But the project’s scale pales in comparison with the outsized engineering feat that makes it possible to be built. In order to make use of a site already occupied by a working rail yard—including more than 30 tracks for the Long Island Rail Road and three train tunnels, with a fourth under construction—most of the development will be built atop two steel-and-concrete platforms. That base, and the buildings on it, will be supported by hundreds of concrete-filled caissons, which will be drilled between the rail lines into the bedrock.
In addition to its dramatic underpinnings, the cluster of skyscrapers—all but one of which will be built on manmade land—will use technological advances to depart from convention in other ways. Related has dubbed Hudson Yards “Tomorrow’s City, Today”—a tagline that sounds as if it were written by Norman Bel Geddes, the designer of the Futurama exhibit at the 1939 New York World’s Fair. Hudson Yards will have 13.2 megawatts of cogeneration capacity to supply electricity and heat—even if the larger utility company grid goes down—and its buildings will be interconnected so that they can share heat and air-conditioning resources as well. Also, trash will never pile up on sidewalks thanks to a below-the-surface disposal system that will whisk away garbage through pneumatic tubes at 45 miles (72 km) per hour.
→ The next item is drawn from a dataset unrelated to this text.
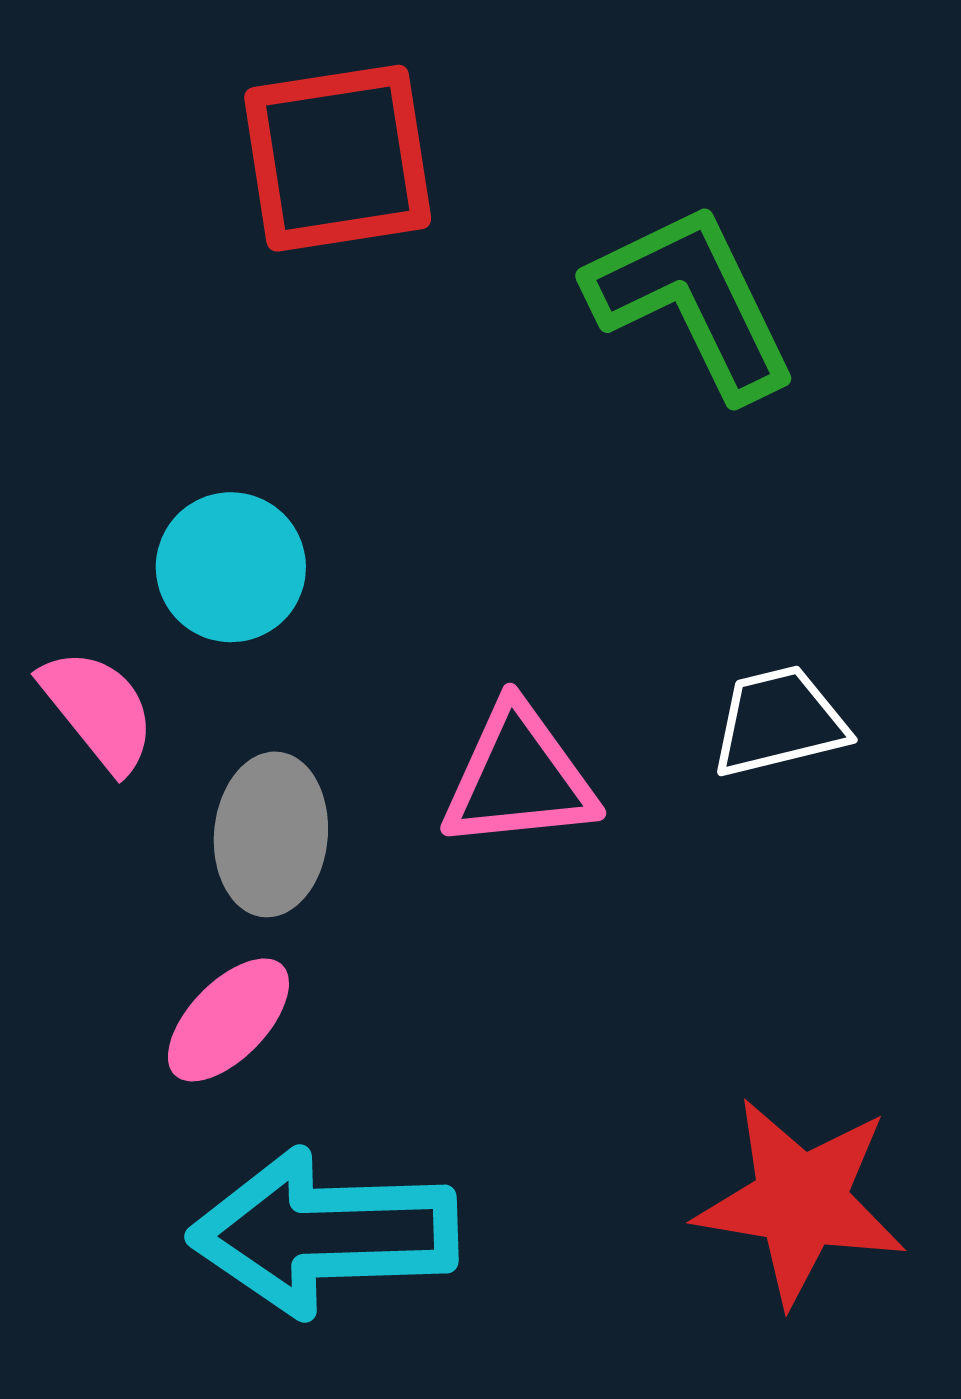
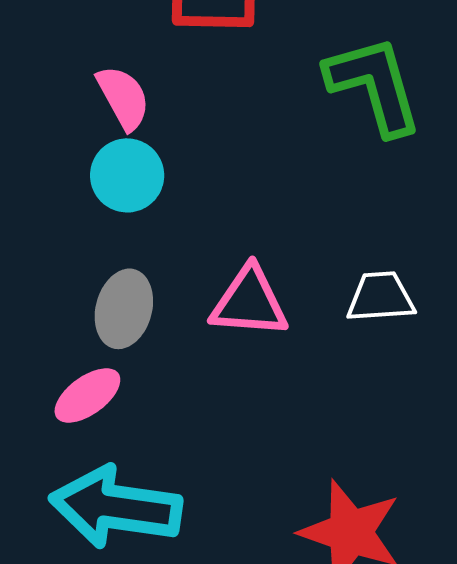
pink semicircle: (98, 710) -> (123, 98), moved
Beyond that, a vast number of sensors embedded in the site’s infrastructure will collect mountains of data on everything from temperature and air quality to pedestrian and vehicle traffic. That information, which will be scrutinized in real time by managers in an effort to fine-tune Hudson Yards’ operation, will also be shared with New York University (NYU) researchers, who will turn Hudson Yards into a laboratory for studying urban life and finding ways to improve its quality.
The New West Side
The West Side district around the new project has been gradually evolving since 2005, when the city rezoned what the New York Times described as “a mishmash of rail yards, tunnel ramps, and parking lots” to encourage development. “It was seen as the last frontier,” says Lynne Sagalyn, a professor of real estate at Columbia University. “It’s a huge district next to west Manhattan’s mid-commercial district, so it’s an area that’s ripe for incremental growth.”
The idea of manufacturing real estate by capping rail tracks actually is a time-honored practice in New York City. “It’s exactly what New York did with Park Avenue,” says Sheely, recalling how the New York Central Railroad put its tracks and yards underground and capped them with a steel deck in the early 1900s. “No one even thinks of them being there today.” Putting platforms over Hudson Yards actually was proposed back in 1996 by urban planner Alexander Garvin, who later worked on the city’s unsuccessful bid to host the 2012 Summer Olympic Games, which called for building a new stadium in the area. And another developer, Brookfield Office Properties, is building the $4.5 billion Manhattan West office development a block east of Hudson Yards, on a 2.6-acre (1.1 ha) platform over rails as well. Thornton Tomasetti is the project’s structural engineer.
Even in light of these mammoth undertakings, the immensity of Related’s project remains striking. The eastern half of the platform, construction of which began this spring, will be supported by 300 caissons ranging from four to five feet (1.2 to 1.5 m) in diameter, which will be set 20 to 80 feet (6.1 to 24.4 m) deep—into the bedrock. That section alone will require 25,000 tons (22,700 metric tons) of steel and 14,000 cubic yards (10,700 cubic m) of concrete and will weigh more than 35,000 tons (31,700 metric tons) when it is completed. Because the location of the tracks and tunnels limits the placement of caissons, only 38 percent of the site can be used to support buildings.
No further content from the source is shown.